Biostatistics

Biostatistics Many issues in the health, medical and biological sciences are addressed by collecting and exploring relevant data. Statistics is the analysis and interpretation of data with a view toward objective evaluation of the reliability of the conclusions based on the data.

Statistics, is simply the most important tool of the sciences, particularly biology. Because scientists often must use large amounts of data to gain a representative sample of a population, it is not possible to simply look at the numbers and understand what is happening. Statistics allows a trained person to see the significance of data, the relationship between seemingly unrelated phenomena, and predict what may happen in the future or determine what may have happened in the past.

Statistics, however, is not only useful in science. Insurance agencies use actuary tables to determine the likelihood that you will have a car accident and will adjust your premiums accordingly. Doctors can determine the likelihood that you will develop cancer or a have a heart attack. And, political scientists use statistics to determine how citizens feel about current issues and their likelihood to vote for a particular candidate.

Variables Variable: A characteristic that may differ from one biological entity another. Example: lifespan, mass, height, body temperature, etc. Continuous variable:A variable that can have any value within a certain range. Example: height of a plant, mass of an acorn, time Discrete or discontinuous variable: A variable that can take only certain values Example: # of eggs in a bird clutch, # leaves on a plant

Types of data Qualitative data: observations Example: The substance produces bubbles when it dissolves in water. Quantitative data: measured values that have a numeric portion and a unit (dimension)

Measurements Units: Science uses the metric (SI) system. The following units are commonly used in biology.

Uncertainty:All measurements have uncertainty which is usually shown with +/- notation Why aren’t measurements perfect? The causes of measurement errors can be divided into three broad classes: systematic problems, limited precision, and random effects. There are two sources of error in a measurement: (1) limitations in the sensitivity of the instruments used and (2) imperfections in the techniques used to make the measurement. These errors can be divided into two classes: systematic and random.

Systematic error can be caused by an imperfection in the equipment being used or from mistakes the individual makes while taking the measurement. A balance incorrectly calibrated would result in a systematic error. Consistently reading a buret wrong would result in a systematic error. 1. Systematic errors occur when a piece of equipment is improperly constructed, calibrated or used. One does not generally include systematic errors in the uncertainty of a measurement: if you know that a systematic problem exists, you should fix the problem.

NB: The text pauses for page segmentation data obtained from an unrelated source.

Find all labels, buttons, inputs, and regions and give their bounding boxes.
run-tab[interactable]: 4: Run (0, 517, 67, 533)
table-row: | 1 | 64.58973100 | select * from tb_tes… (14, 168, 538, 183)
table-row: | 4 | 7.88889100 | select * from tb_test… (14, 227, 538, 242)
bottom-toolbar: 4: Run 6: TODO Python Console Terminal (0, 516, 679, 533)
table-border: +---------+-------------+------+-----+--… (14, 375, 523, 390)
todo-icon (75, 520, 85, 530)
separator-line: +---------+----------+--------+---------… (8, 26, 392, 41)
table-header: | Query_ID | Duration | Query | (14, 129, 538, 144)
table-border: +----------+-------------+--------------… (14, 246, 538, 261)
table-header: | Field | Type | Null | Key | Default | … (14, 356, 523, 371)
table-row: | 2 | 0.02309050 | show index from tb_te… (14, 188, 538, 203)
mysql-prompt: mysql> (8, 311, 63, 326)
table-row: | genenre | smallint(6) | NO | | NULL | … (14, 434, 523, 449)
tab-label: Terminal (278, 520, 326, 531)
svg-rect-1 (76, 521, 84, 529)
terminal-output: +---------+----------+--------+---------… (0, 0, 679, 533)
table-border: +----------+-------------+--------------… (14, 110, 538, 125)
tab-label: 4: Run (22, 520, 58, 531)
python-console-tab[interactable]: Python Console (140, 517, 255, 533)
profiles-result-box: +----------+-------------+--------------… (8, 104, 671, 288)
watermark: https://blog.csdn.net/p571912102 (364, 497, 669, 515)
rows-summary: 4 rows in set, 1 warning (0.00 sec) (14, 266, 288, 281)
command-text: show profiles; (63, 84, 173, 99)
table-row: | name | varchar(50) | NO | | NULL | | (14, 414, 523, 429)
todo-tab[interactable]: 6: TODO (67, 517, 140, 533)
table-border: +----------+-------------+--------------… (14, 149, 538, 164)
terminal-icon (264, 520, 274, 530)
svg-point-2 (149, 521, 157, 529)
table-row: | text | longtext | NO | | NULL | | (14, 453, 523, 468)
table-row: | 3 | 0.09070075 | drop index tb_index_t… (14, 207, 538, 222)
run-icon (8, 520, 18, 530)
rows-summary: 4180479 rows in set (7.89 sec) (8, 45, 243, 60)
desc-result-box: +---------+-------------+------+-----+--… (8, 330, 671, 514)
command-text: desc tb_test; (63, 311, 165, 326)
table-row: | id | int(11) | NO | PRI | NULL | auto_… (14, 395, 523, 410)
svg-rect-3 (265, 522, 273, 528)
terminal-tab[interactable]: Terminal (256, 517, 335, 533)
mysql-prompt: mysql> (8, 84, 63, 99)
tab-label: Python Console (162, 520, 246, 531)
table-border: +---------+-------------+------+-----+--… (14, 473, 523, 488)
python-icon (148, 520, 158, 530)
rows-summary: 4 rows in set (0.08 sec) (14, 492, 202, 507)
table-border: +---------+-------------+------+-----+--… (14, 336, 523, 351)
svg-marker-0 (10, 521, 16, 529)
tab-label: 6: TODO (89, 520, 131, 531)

2. Random errors most often result from limitations in the equipment or techniques used to make a measurement. No measurement device can read a value to infinite precision. Dials and linear scales, such as meter sticks, thermometers, gauges, speedometers, and the like, can at best be read to within one tenth of the smallest division on the scale. For measuring devices having a digital readout, the minimum uncertainty is in the last digit. This is the best case scenario... the uncertainty can be larger for a variety reasons. 3. It is commonly the case that repeated measurements of the same quantity do not yield the same values, but rather a spread of values. This variation of measurements are random errors and could be due to both human and physical causes.

Examples: Make the following measurements.

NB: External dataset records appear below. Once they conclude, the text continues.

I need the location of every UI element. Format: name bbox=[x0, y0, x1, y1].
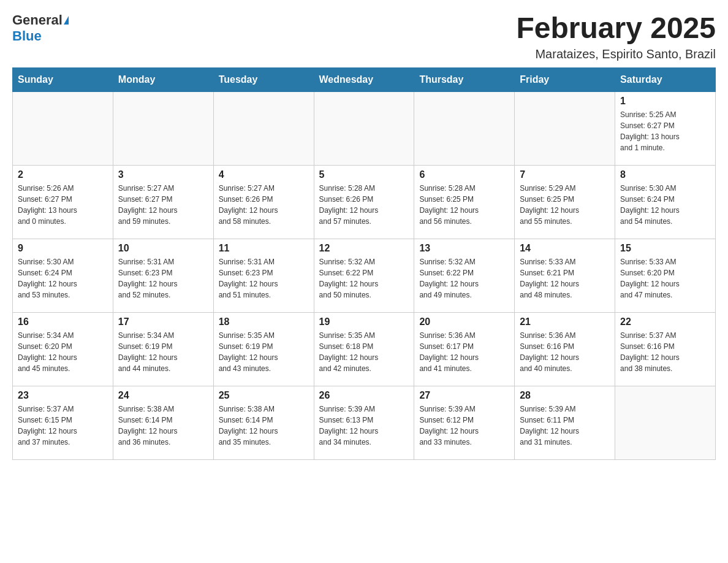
day-info: Sunrise: 5:30 AM Sunset: 6:24 PM Dayligh… bbox=[18, 256, 108, 301]
day-info: Sunrise: 5:37 AM Sunset: 6:16 PM Dayligh… bbox=[620, 330, 710, 374]
day-number: 6 bbox=[419, 169, 509, 180]
day-info: Sunrise: 5:30 AM Sunset: 6:24 PM Dayligh… bbox=[620, 183, 710, 227]
day-info: Sunrise: 5:36 AM Sunset: 6:17 PM Dayligh… bbox=[419, 330, 509, 374]
calendar-cell: 21Sunrise: 5:36 AM Sunset: 6:16 PM Dayli… bbox=[515, 312, 615, 386]
day-info: Sunrise: 5:35 AM Sunset: 6:18 PM Dayligh… bbox=[319, 330, 409, 374]
day-number: 18 bbox=[219, 316, 309, 327]
calendar-cell: 4Sunrise: 5:27 AM Sunset: 6:26 PM Daylig… bbox=[213, 165, 314, 239]
calendar-cell: 8Sunrise: 5:30 AM Sunset: 6:24 PM Daylig… bbox=[615, 165, 716, 239]
day-info: Sunrise: 5:28 AM Sunset: 6:25 PM Dayligh… bbox=[419, 183, 509, 227]
day-number: 16 bbox=[18, 316, 108, 327]
day-number: 14 bbox=[520, 243, 610, 254]
day-info: Sunrise: 5:31 AM Sunset: 6:23 PM Dayligh… bbox=[219, 256, 309, 301]
logo-blue-text: Blue bbox=[12, 28, 42, 44]
day-number: 27 bbox=[419, 390, 509, 401]
day-info: Sunrise: 5:39 AM Sunset: 6:13 PM Dayligh… bbox=[319, 404, 409, 448]
day-number: 15 bbox=[620, 243, 710, 254]
day-number: 5 bbox=[319, 169, 409, 180]
calendar-week-row: 2Sunrise: 5:26 AM Sunset: 6:27 PM Daylig… bbox=[13, 165, 716, 239]
calendar-cell: 5Sunrise: 5:28 AM Sunset: 6:26 PM Daylig… bbox=[314, 165, 414, 239]
day-info: Sunrise: 5:27 AM Sunset: 6:27 PM Dayligh… bbox=[118, 183, 208, 227]
day-number: 1 bbox=[620, 96, 710, 107]
calendar-cell bbox=[314, 91, 414, 165]
day-info: Sunrise: 5:35 AM Sunset: 6:19 PM Dayligh… bbox=[219, 330, 309, 374]
month-title: February 2025 bbox=[516, 12, 716, 45]
day-number: 7 bbox=[520, 169, 610, 180]
day-number: 10 bbox=[118, 243, 208, 254]
day-number: 28 bbox=[520, 390, 610, 401]
calendar-cell: 15Sunrise: 5:33 AM Sunset: 6:20 PM Dayli… bbox=[615, 239, 716, 312]
calendar-cell: 23Sunrise: 5:37 AM Sunset: 6:15 PM Dayli… bbox=[13, 386, 113, 459]
weekday-header-saturday: Saturday bbox=[615, 67, 716, 91]
weekday-header-friday: Friday bbox=[515, 67, 615, 91]
day-info: Sunrise: 5:34 AM Sunset: 6:20 PM Dayligh… bbox=[18, 330, 108, 374]
page-header: General Blue February 2025 Marataizes, E… bbox=[12, 12, 716, 61]
day-info: Sunrise: 5:39 AM Sunset: 6:12 PM Dayligh… bbox=[419, 404, 509, 448]
day-number: 23 bbox=[18, 390, 108, 401]
day-number: 21 bbox=[520, 316, 610, 327]
calendar-cell: 20Sunrise: 5:36 AM Sunset: 6:17 PM Dayli… bbox=[414, 312, 515, 386]
day-number: 12 bbox=[319, 243, 409, 254]
calendar-cell: 12Sunrise: 5:32 AM Sunset: 6:22 PM Dayli… bbox=[314, 239, 414, 312]
calendar-cell bbox=[515, 91, 615, 165]
weekday-header-row: SundayMondayTuesdayWednesdayThursdayFrid… bbox=[13, 67, 716, 91]
logo: General Blue bbox=[12, 12, 69, 44]
day-info: Sunrise: 5:27 AM Sunset: 6:26 PM Dayligh… bbox=[219, 183, 309, 227]
calendar-cell: 26Sunrise: 5:39 AM Sunset: 6:13 PM Dayli… bbox=[314, 386, 414, 459]
weekday-header-wednesday: Wednesday bbox=[314, 67, 414, 91]
calendar-cell bbox=[13, 91, 113, 165]
calendar-cell: 22Sunrise: 5:37 AM Sunset: 6:16 PM Dayli… bbox=[615, 312, 716, 386]
day-number: 19 bbox=[319, 316, 409, 327]
day-info: Sunrise: 5:38 AM Sunset: 6:14 PM Dayligh… bbox=[118, 404, 208, 448]
day-info: Sunrise: 5:34 AM Sunset: 6:19 PM Dayligh… bbox=[118, 330, 208, 374]
calendar-cell: 28Sunrise: 5:39 AM Sunset: 6:11 PM Dayli… bbox=[515, 386, 615, 459]
day-info: Sunrise: 5:36 AM Sunset: 6:16 PM Dayligh… bbox=[520, 330, 610, 374]
calendar-cell: 10Sunrise: 5:31 AM Sunset: 6:23 PM Dayli… bbox=[113, 239, 213, 312]
calendar-table: SundayMondayTuesdayWednesdayThursdayFrid… bbox=[12, 67, 716, 460]
location: Marataizes, Espirito Santo, Brazil bbox=[516, 47, 716, 61]
day-info: Sunrise: 5:33 AM Sunset: 6:20 PM Dayligh… bbox=[620, 256, 710, 301]
day-info: Sunrise: 5:32 AM Sunset: 6:22 PM Dayligh… bbox=[419, 256, 509, 301]
calendar-cell bbox=[414, 91, 515, 165]
calendar-cell: 3Sunrise: 5:27 AM Sunset: 6:27 PM Daylig… bbox=[113, 165, 213, 239]
day-info: Sunrise: 5:37 AM Sunset: 6:15 PM Dayligh… bbox=[18, 404, 108, 448]
calendar-cell: 19Sunrise: 5:35 AM Sunset: 6:18 PM Dayli… bbox=[314, 312, 414, 386]
day-number: 22 bbox=[620, 316, 710, 327]
day-number: 2 bbox=[18, 169, 108, 180]
day-info: Sunrise: 5:28 AM Sunset: 6:26 PM Dayligh… bbox=[319, 183, 409, 227]
day-info: Sunrise: 5:39 AM Sunset: 6:11 PM Dayligh… bbox=[520, 404, 610, 448]
calendar-cell: 27Sunrise: 5:39 AM Sunset: 6:12 PM Dayli… bbox=[414, 386, 515, 459]
calendar-cell: 2Sunrise: 5:26 AM Sunset: 6:27 PM Daylig… bbox=[13, 165, 113, 239]
weekday-header-sunday: Sunday bbox=[13, 67, 113, 91]
calendar-week-row: 23Sunrise: 5:37 AM Sunset: 6:15 PM Dayli… bbox=[13, 386, 716, 459]
calendar-cell: 14Sunrise: 5:33 AM Sunset: 6:21 PM Dayli… bbox=[515, 239, 615, 312]
day-number: 25 bbox=[219, 390, 309, 401]
calendar-cell: 9Sunrise: 5:30 AM Sunset: 6:24 PM Daylig… bbox=[13, 239, 113, 312]
day-number: 3 bbox=[118, 169, 208, 180]
calendar-cell: 1Sunrise: 5:25 AM Sunset: 6:27 PM Daylig… bbox=[615, 91, 716, 165]
calendar-cell: 13Sunrise: 5:32 AM Sunset: 6:22 PM Dayli… bbox=[414, 239, 515, 312]
title-block: February 2025 Marataizes, Espirito Santo… bbox=[516, 12, 716, 61]
day-number: 26 bbox=[319, 390, 409, 401]
weekday-header-tuesday: Tuesday bbox=[213, 67, 314, 91]
day-number: 24 bbox=[118, 390, 208, 401]
day-number: 20 bbox=[419, 316, 509, 327]
day-number: 8 bbox=[620, 169, 710, 180]
calendar-cell bbox=[213, 91, 314, 165]
calendar-cell: 6Sunrise: 5:28 AM Sunset: 6:25 PM Daylig… bbox=[414, 165, 515, 239]
calendar-cell: 24Sunrise: 5:38 AM Sunset: 6:14 PM Dayli… bbox=[113, 386, 213, 459]
calendar-cell: 17Sunrise: 5:34 AM Sunset: 6:19 PM Dayli… bbox=[113, 312, 213, 386]
day-info: Sunrise: 5:32 AM Sunset: 6:22 PM Dayligh… bbox=[319, 256, 409, 301]
calendar-cell: 25Sunrise: 5:38 AM Sunset: 6:14 PM Dayli… bbox=[213, 386, 314, 459]
day-info: Sunrise: 5:33 AM Sunset: 6:21 PM Dayligh… bbox=[520, 256, 610, 301]
calendar-week-row: 9Sunrise: 5:30 AM Sunset: 6:24 PM Daylig… bbox=[13, 239, 716, 312]
weekday-header-thursday: Thursday bbox=[414, 67, 515, 91]
day-info: Sunrise: 5:38 AM Sunset: 6:14 PM Dayligh… bbox=[219, 404, 309, 448]
calendar-cell: 7Sunrise: 5:29 AM Sunset: 6:25 PM Daylig… bbox=[515, 165, 615, 239]
calendar-cell: 16Sunrise: 5:34 AM Sunset: 6:20 PM Dayli… bbox=[13, 312, 113, 386]
weekday-header-monday: Monday bbox=[113, 67, 213, 91]
logo-general-text: General bbox=[12, 12, 63, 28]
day-number: 17 bbox=[118, 316, 208, 327]
day-info: Sunrise: 5:26 AM Sunset: 6:27 PM Dayligh… bbox=[18, 183, 108, 227]
calendar-cell bbox=[113, 91, 213, 165]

Accuracy and precision Accuracy is the nearness of a measurement to the actual value. Precision refers to the closeness to each other of repeated measurements of the same quantity.

Significant figures It is important to be honest when reporting a measurement, so that it does not appear to be more accurate than the equipment used to make the measurement allows. We can achieve this by controlling the number of digits, or significant figures, used to report the measurement. Determining the Number of Significant Figures The number of significant figures in a measurement, such as 2.531, is equal to the number of digits that are known with some degree of confidence (2, 5, and 3) plus the last digit (1), which is an estimate or approximation.

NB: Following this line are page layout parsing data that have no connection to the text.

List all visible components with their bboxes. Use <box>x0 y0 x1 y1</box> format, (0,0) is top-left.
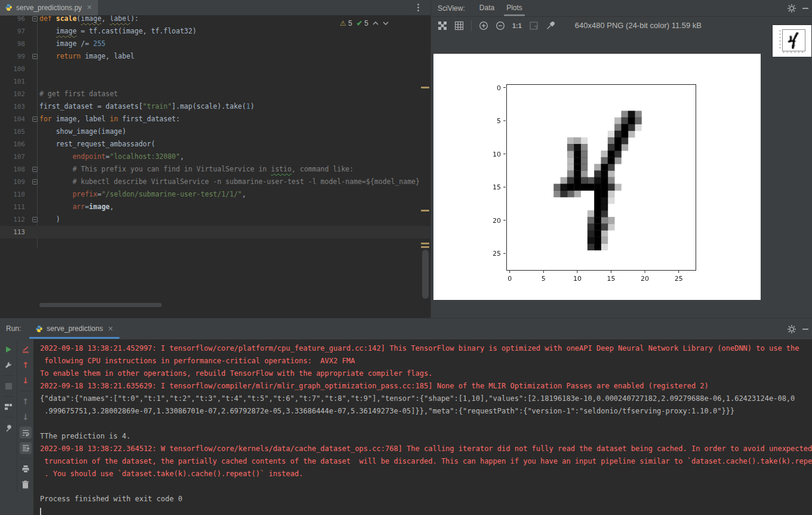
line-number: 107 <box>0 151 37 163</box>
scroll-to-end-icon[interactable] <box>20 442 32 454</box>
line-number: 111 <box>0 201 37 213</box>
plot-panel[interactable] <box>433 54 761 300</box>
code-area[interactable]: 96−def scale(image, label):97 image = tf… <box>0 16 430 238</box>
console-line <box>40 418 812 430</box>
console-line: TThe prediction is 4. <box>40 430 812 443</box>
console-line: truncation of the dataset, the partially… <box>40 455 812 468</box>
print-icon[interactable] <box>20 463 32 475</box>
hide-panel-icon[interactable] <box>802 8 808 9</box>
line-number: 99 <box>0 50 37 63</box>
intention-bulb-icon[interactable] <box>44 215 52 225</box>
typo-count: 5 <box>364 19 368 27</box>
fold-marker-icon[interactable]: − <box>32 217 38 222</box>
editor-body[interactable]: 96−def scale(image, label):97 image = tf… <box>0 16 430 318</box>
run-tab-serve-predictions[interactable]: serve_predictions ✕ <box>29 318 119 339</box>
inspection-widget[interactable]: ⚠ 5 ✔ 5 <box>340 19 389 27</box>
editor-vertical-scrollbar[interactable] <box>422 250 429 299</box>
line-number: 104 <box>0 113 37 125</box>
next-problem-icon[interactable] <box>383 22 389 25</box>
fit-selection-icon <box>529 21 539 30</box>
line-number: 100 <box>0 63 37 75</box>
sciview-title: SciView: <box>432 4 473 13</box>
restore-layout-icon[interactable] <box>2 401 14 413</box>
run-body: ↑ ↓ ↑ ↓ 2022-09-18 13:38:21.45 <box>0 339 812 515</box>
editor-tab-serve-predictions[interactable]: serve_predictions.py ✕ <box>0 0 98 16</box>
warning-icon: ⚠ <box>340 19 346 27</box>
tab-plots[interactable]: Plots <box>500 0 528 17</box>
code-line[interactable]: 108− # This prefix you can find in Virtu… <box>0 163 430 176</box>
error-stripe-mark[interactable] <box>421 210 429 211</box>
code-line[interactable]: 111 arr=image, <box>0 201 430 213</box>
error-stripe-mark[interactable] <box>421 246 429 248</box>
down-stack-trace-icon[interactable]: ↓ <box>20 375 32 387</box>
code-line[interactable]: 98 image /= 255 <box>0 38 430 50</box>
tab-data[interactable]: Data <box>473 0 500 17</box>
fold-marker-icon[interactable]: − <box>32 179 38 185</box>
code-line[interactable]: 104−for image, label in first_dataset: <box>0 113 430 125</box>
line-number: 106 <box>0 138 37 151</box>
code-line[interactable]: 103first_dataset = datasets["train"].map… <box>0 100 430 113</box>
code-line[interactable]: 110 prefix="/seldon/submarine-user-test/… <box>0 188 430 201</box>
clear-all-icon[interactable] <box>20 479 32 491</box>
code-line[interactable]: 106 rest_request_ambassador( <box>0 138 430 151</box>
line-number: 103 <box>0 100 37 113</box>
tab-options-kebab-icon[interactable] <box>417 4 420 12</box>
console-caret <box>40 508 41 515</box>
python-file-icon <box>5 4 13 11</box>
zoom-out-icon[interactable] <box>496 21 505 30</box>
line-number: 98 <box>0 38 37 50</box>
up-stack-trace-icon[interactable]: ↑ <box>20 359 32 371</box>
sciview-pane: SciView: Data Plots <box>432 0 812 318</box>
soft-wrap-icon[interactable] <box>20 427 32 439</box>
error-stripe-mark[interactable] <box>421 243 429 244</box>
sciview-header: SciView: Data Plots <box>432 0 812 17</box>
gear-icon[interactable] <box>787 4 796 13</box>
run-toolbar-stripe: ↑ ↓ ↑ ↓ <box>0 339 33 515</box>
settings-wrench-icon[interactable] <box>2 359 14 371</box>
python-run-icon <box>35 325 43 333</box>
prev-problem-icon[interactable] <box>373 22 379 25</box>
grid-icon[interactable] <box>454 21 464 30</box>
code-line[interactable]: 109− # kubectl describe VirtualService -… <box>0 176 430 188</box>
run-console[interactable]: 2022-09-18 13:38:21.452997: I tensorflow… <box>33 339 812 515</box>
warning-count: 5 <box>348 19 352 27</box>
ide-window: serve_predictions.py ✕ 96−def scale(imag… <box>0 0 812 515</box>
console-line: . You should use `dataset.take(k).cache(… <box>40 468 812 480</box>
fold-marker-icon[interactable]: − <box>32 167 38 172</box>
code-line[interactable]: 105 show_image(image) <box>0 125 430 138</box>
pin-icon[interactable] <box>2 422 14 434</box>
console-line <box>40 505 812 515</box>
code-line[interactable]: 101 <box>0 75 430 88</box>
mnist-plot-canvas <box>433 54 761 300</box>
code-line[interactable]: 102# get first dataset <box>0 88 430 100</box>
actual-size-icon[interactable]: 1:1 <box>512 22 522 29</box>
editor-tab-title: serve_predictions.py <box>16 4 82 12</box>
close-tab-icon[interactable]: ✕ <box>87 4 92 11</box>
error-stripe-mark[interactable] <box>421 87 429 88</box>
hide-run-panel-icon[interactable] <box>802 329 808 330</box>
rerun-icon[interactable] <box>2 344 14 355</box>
image-size-info: 640x480 PNG (24-bit color) 11.59 kB <box>575 17 702 35</box>
editor-pane: serve_predictions.py ✕ 96−def scale(imag… <box>0 0 431 318</box>
prev-occurrence-icon: ↑ <box>20 396 32 407</box>
fit-to-window-icon[interactable] <box>438 21 447 30</box>
code-line[interactable]: 112− ) <box>0 213 430 226</box>
editor-horizontal-scrollbar[interactable] <box>39 303 162 307</box>
code-line[interactable]: 99− return image, label <box>0 50 430 63</box>
code-line[interactable]: 107 endpoint="localhost:32080", <box>0 151 430 163</box>
plot-thumbnail[interactable] <box>773 25 811 57</box>
console-line: 2022-09-18 13:38:22.364512: W tensorflow… <box>40 443 812 455</box>
console-line <box>40 480 812 493</box>
run-header: Run: serve_predictions ✕ <box>0 318 812 339</box>
code-line[interactable]: 100 <box>0 63 430 75</box>
close-run-tab-icon[interactable]: ✕ <box>107 325 113 333</box>
fold-marker-icon[interactable]: − <box>32 54 38 59</box>
eyedropper-icon[interactable] <box>546 21 555 30</box>
show-prompt-icon[interactable] <box>20 344 32 355</box>
fold-marker-icon[interactable]: − <box>32 16 38 22</box>
zoom-in-icon[interactable] <box>479 21 488 30</box>
code-line[interactable]: 113 <box>0 226 430 238</box>
fold-marker-icon[interactable]: − <box>32 117 38 122</box>
run-settings-gear-icon[interactable] <box>787 324 796 334</box>
line-number: 109 <box>0 176 37 188</box>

As we improve the sensitivity of the equipment used to make a measurement, the number of significant figures increases.

Rules for counting significant figures are summarized below 1. Zeros withina number are always significant. Both 4,308m and 40.05m contain 4 significant figures. 2. Zeros in front of numbers are not significant figures. 0.07 g has one sig fig and 0.00505 g has three. 3. Trailing zeros that aren't needed to hold the decimal point are significant. For example, 4.00 cm has three significant figures and 12.50 cm has four. 4. Zeros that come after numbers but before the decimal point may or may not be significant. The number 12,000g could have 2,3,4, or 5 sig figs. In this case... Exponential notation is used to show the correct significant figures Example: Show 12,000 with 3 and 5 sig figs

How many sig figs do these # have? 15.50 mL 0.0055 g 125,000 cm (D) 205.0 mg 4 2 3,4,5, or 6 4

B. ZEROS: Zeros may be significant or they may merely serve to locate the decimal point. 1. Zeros between numbers (“captive zeros”) are alwayssignificant. examples: 1.007 107.08 1001 2. Zeros in front of numbers (“leading zeros”) are notsignificant! examples: 0.7 g 0.006 cm 0.007050 kg 5 4 4 # of sig figs = 1 1 4 # of sig figs =

3. Zeros behindnumbers (“trailing zeros”) may or may not be significant: (a) Zeros behindnumbers are significant if there is a decimal point . examples: 1.200 12.0 1 20.000 120. 3 3 6 4 # of sig figs =

(b) Zeros behind numbers in front of the decimal point may or may not significant. (You cannot tell which figure was the estimated one) examples: 120 1,200 1,000,000 (1) Exponential notation is used to indicate how many sig figs there are for sure in numbers like these. (a) Write the number 100,000 with ... 1 sig fig 3 sig figs 5 sig figs 2, 3 or 4 2 or 3 1 to 7 # of sig figs =

How many significant figures are there in each of the following? (a) 107.0 (b) 0.0084 15,000 0.0750 0.060070 g 4 2 2,3,4, or 5 3 5

Addition and Subtraction with Significant Figures:When combining measurements with different degrees of accuracy and precision, the accuracy of the final answer can be no greater than the least accurate measurement. This principle can be translated into a simple rule for addition and subtraction: When measurements are added or subtracted, the answer can contain no more decimal places than the least accurate measurement.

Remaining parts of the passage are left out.